Data extract:
···

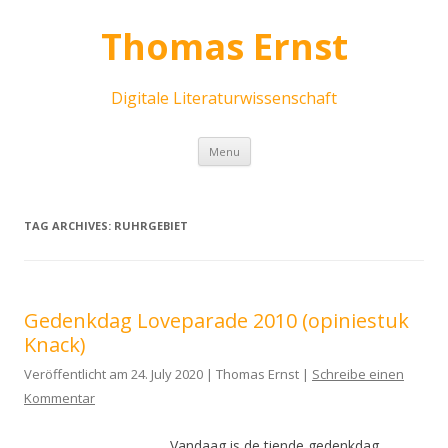
Thomas Ernst
Digitale Literaturwissenschaft
Skip
Menu
to
content
TAG ARCHIVES:
RUHRGEBIET
Gedenkdag Loveparade 2010 (opiniestuk
Knack)
Veröffentlicht am 24. July 2020 | Thomas Ernst |
Schreibe einen
Kommentar
Vandaag is de tiende gedenkdag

···

What the exercise asks: The whole listing, pictures excluded, should be output exactly.

Task response:
Thomas Ernst
Digitale Literaturwissenschaft
Skip
Menu
to
content
TAG ARCHIVES:
RUHRGEBIET
Gedenkdag Loveparade 2010 (opiniestuk
Knack)
Veröffentlicht am 24. July 2020 | Thomas Ernst |
Schreibe einen
Kommentar
Vandaag is de tiende gedenkdag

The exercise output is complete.